Assignment: Transcribe the entries exactly as given and skip whatever images they hold.

== Data provided

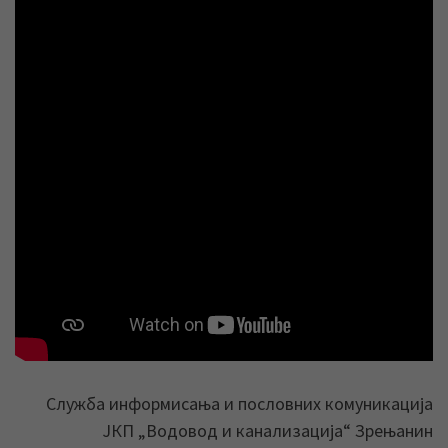
Служба информисања и пословних комуникација
ЈКП „Водовод и канализација“ Зрењанин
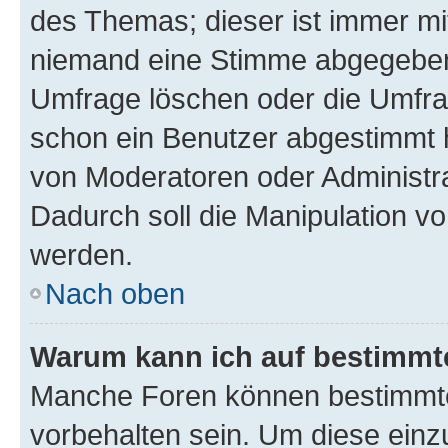
des Themas; dieser ist immer m
niemand eine Stimme abgegeben
Umfrage löschen oder die Umfrag
schon ein Benutzer abgestimmt 
von Moderatoren oder Administr
Dadurch soll die Manipulation v
werden.
Nach oben
Warum kann ich auf bestimmte
Manche Foren können bestimmt
vorbehalten sein. Um diese einz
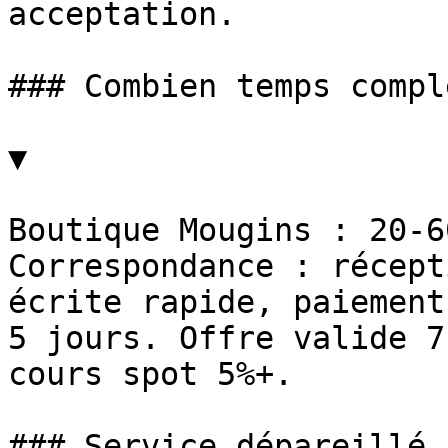
acceptation.

### Combien temps compl
▼

Boutique Mougins : 20-6
Correspondance : récept
écrite rapide, paiement
5 jours. Offre valide 7
cours spot 5%+.

### Service dépareillé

====

Response to this exercise:
Служба информисања и пословних комуникација
ЈКП „Водовод и канализација“ Зрењанин
des Themas; dieser ist immer m
niemand eine Stimme abgegeben
Umfrage löschen oder die Umfrag
schon ein Benutzer abgestimmt 
von Moderatoren oder Administr
Dadurch soll die Manipulation v
werden.
Nach oben
Warum kann ich auf bestimmte
Manche Foren können bestimmt
vorbehalten sein. Um diese einz
acceptation.

### Combien temps compl
▼

Boutique Mougins : 20-6
Correspondance : récept
écrite rapide, paiement
5 jours. Offre valide 7
cours spot 5%+.

### Service dépareillé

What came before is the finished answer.